DATA FOR ANALYSIS »

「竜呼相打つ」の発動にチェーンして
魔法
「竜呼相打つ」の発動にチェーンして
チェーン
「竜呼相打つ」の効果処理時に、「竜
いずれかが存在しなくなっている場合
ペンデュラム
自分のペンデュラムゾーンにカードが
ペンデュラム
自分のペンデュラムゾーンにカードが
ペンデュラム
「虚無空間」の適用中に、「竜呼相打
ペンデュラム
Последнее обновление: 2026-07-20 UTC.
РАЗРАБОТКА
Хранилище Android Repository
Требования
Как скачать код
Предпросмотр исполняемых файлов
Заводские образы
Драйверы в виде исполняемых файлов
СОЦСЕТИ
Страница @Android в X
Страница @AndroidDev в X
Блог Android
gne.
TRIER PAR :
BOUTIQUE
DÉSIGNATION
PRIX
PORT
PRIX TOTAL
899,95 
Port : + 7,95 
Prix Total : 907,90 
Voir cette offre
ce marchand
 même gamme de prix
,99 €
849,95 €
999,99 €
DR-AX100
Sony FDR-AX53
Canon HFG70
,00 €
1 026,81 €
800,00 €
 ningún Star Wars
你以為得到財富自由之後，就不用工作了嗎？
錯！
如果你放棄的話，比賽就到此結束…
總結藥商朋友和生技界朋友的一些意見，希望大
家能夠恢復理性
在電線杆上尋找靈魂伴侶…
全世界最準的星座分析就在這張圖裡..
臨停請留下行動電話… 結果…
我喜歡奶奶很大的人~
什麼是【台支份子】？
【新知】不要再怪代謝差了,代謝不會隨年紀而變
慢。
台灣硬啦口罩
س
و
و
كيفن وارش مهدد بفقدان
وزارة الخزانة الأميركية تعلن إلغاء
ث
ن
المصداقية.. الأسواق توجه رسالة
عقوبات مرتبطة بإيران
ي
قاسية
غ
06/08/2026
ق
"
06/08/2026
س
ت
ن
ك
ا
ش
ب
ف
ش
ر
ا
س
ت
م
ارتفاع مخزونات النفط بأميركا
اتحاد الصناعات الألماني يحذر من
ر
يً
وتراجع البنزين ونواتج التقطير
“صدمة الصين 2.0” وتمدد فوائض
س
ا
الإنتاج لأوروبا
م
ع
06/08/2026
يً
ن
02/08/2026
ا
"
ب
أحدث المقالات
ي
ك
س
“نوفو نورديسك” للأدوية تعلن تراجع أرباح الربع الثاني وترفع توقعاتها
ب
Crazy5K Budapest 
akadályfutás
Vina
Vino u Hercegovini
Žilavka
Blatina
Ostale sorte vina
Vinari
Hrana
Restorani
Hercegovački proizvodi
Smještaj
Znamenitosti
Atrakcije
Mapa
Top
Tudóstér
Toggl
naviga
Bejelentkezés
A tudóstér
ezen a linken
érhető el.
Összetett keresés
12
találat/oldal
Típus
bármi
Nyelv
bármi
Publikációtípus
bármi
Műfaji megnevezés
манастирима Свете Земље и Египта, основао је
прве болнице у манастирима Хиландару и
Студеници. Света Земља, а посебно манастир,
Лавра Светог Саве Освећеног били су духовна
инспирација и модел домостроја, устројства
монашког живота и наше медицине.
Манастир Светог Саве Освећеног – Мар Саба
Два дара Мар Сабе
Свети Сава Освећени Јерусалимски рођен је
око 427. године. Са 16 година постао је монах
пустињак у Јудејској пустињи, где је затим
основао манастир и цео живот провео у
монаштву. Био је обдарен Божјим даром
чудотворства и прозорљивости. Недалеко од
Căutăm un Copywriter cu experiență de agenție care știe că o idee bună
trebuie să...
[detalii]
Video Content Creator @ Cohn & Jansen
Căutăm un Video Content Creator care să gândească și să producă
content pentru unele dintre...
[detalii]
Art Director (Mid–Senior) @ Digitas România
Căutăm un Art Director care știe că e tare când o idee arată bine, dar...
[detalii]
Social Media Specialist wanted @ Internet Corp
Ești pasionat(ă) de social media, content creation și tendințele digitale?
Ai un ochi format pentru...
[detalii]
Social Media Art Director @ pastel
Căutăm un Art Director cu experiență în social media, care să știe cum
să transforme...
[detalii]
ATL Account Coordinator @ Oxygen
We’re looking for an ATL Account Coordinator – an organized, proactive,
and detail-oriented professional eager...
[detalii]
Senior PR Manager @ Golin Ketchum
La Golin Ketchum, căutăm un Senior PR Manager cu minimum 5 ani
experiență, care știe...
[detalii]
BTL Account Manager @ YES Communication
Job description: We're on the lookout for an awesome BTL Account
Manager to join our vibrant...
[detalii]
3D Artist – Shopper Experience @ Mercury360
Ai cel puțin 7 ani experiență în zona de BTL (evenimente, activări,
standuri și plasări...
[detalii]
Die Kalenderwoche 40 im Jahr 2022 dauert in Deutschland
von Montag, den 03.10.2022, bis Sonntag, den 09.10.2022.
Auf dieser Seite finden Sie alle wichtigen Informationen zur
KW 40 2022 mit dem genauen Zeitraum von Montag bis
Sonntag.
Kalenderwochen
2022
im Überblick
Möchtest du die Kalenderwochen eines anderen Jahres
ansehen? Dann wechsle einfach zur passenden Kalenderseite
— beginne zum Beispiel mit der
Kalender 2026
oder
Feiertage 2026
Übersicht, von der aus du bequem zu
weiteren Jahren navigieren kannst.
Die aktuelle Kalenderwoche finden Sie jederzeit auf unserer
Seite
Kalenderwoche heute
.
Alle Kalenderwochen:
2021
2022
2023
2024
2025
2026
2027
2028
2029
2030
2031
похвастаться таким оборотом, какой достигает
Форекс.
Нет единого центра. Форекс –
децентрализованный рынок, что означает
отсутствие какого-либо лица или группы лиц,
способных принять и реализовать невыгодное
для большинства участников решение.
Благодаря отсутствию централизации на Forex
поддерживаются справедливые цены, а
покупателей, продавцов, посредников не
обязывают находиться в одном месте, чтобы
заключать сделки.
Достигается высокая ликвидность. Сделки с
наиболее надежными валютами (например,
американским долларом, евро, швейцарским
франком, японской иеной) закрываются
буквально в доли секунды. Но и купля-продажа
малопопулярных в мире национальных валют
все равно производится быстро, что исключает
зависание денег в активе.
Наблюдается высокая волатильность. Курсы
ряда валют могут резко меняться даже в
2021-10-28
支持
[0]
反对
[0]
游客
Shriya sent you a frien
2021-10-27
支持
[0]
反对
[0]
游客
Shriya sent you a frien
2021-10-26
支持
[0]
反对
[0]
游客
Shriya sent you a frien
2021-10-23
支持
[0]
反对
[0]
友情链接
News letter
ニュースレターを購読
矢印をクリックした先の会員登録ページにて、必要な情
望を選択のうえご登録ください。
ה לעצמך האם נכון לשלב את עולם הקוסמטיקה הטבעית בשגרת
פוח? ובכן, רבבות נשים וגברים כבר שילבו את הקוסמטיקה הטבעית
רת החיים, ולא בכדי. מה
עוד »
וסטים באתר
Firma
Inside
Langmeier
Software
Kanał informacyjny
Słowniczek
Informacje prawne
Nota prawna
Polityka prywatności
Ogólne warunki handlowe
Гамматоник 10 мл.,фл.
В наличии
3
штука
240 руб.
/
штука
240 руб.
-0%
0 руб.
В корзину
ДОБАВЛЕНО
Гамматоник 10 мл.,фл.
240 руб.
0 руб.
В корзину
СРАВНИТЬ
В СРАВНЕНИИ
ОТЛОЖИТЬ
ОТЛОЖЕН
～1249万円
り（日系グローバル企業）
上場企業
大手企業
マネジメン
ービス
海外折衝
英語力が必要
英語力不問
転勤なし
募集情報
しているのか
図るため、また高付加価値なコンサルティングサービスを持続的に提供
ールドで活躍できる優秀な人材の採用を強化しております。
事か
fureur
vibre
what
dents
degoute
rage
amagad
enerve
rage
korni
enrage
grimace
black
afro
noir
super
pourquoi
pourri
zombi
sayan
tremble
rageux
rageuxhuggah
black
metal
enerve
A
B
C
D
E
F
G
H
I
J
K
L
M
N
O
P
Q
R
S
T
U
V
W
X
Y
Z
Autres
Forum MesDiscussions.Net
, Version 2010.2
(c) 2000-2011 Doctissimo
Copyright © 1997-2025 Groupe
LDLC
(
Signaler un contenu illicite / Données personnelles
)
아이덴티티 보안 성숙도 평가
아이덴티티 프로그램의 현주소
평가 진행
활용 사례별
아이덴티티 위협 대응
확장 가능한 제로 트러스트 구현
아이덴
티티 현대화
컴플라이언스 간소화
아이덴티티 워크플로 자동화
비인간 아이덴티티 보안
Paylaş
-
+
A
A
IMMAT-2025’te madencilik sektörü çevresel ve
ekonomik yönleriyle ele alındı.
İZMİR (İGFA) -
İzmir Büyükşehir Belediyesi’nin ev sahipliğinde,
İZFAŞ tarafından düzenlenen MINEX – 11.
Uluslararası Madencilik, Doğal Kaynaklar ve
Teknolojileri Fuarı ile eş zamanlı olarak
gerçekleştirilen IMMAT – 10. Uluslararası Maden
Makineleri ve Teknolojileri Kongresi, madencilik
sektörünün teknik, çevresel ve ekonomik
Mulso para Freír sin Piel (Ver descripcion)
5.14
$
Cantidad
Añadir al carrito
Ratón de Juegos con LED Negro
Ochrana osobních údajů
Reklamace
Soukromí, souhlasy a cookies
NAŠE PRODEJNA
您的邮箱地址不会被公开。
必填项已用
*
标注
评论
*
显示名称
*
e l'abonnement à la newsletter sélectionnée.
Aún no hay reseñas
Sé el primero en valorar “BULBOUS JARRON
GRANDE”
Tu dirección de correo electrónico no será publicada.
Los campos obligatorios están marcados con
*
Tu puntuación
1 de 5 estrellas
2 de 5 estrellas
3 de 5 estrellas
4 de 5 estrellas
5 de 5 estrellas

REQUIRED WORK » What lines in the material include the string "çevresel"? Pull each one out.

EXERCISE ANSWER »
IMMAT-2025’te madencilik sektörü çevresel ve
sektörünün teknik, çevresel ve ekonomik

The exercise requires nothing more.